[Entries taken from a collection]
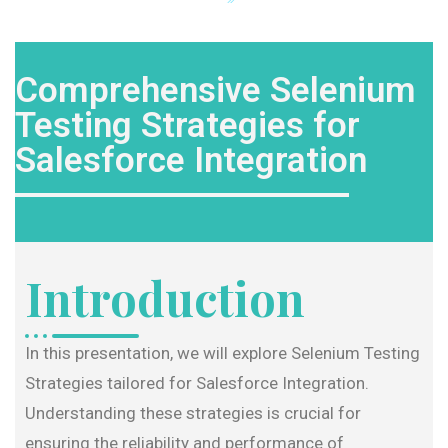
Comprehensive Selenium
Testing Strategies for
Salesforce Integration
Introduction
In this presentation, we will explore Selenium Testing
Strategies tailored for Salesforce Integration.
Understanding these strategies is crucial for
ensuring the reliability and performance of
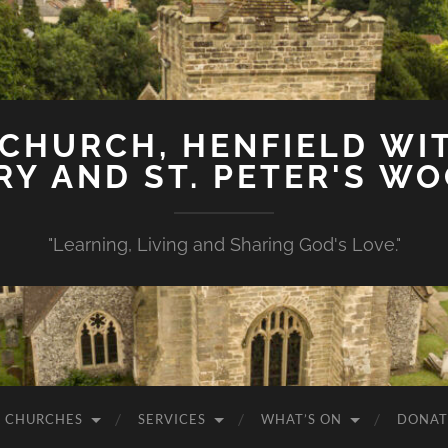
 CHURCH, HENFIELD WIT
Y AND ST. PETER'S W
"Learning, Living and Sharing God's Love."
 CHURCHES
SERVICES
WHAT’S ON
DONAT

ABOUT THIS TASK :: Copy each line above containing the string "Salesforce".

RESPONSE FOR THIS EXERCISE ::
Salesforce Integration
Strategies tailored for Salesforce Integration.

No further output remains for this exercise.